» RECORDS SUPPLIED:

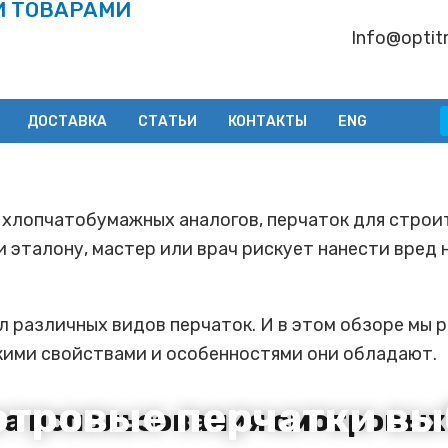
И ТОВАРАМИ
Info@optitr
ДОСТАВКА
СТАТЬИ
КОНТАКТЫ
ENG
 хлопчатобумажных аналогов, перчаток для строи
 эталону, мастер или врач рискует нанести вред н
различных видов перчаток. И в этом обзоре мы р
акими свойствами и особенностями они обладают.
отровые перчатки вы
ра использования смотровых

» WHAT IS NEEDED: Return the whole listing word for word. Pictures stay out of it.

» RESPONSE TO THIS TASK:
И ТОВАРАМИ
Info@optitr
ДОСТАВКА
СТАТЬИ
КОНТАКТЫ
ENG
 хлопчатобумажных аналогов, перчаток для строи
 эталону, мастер или врач рискует нанести вред н
различных видов перчаток. И в этом обзоре мы р
акими свойствами и особенностями они обладают.
отровые перчатки вы
ра использования смотровых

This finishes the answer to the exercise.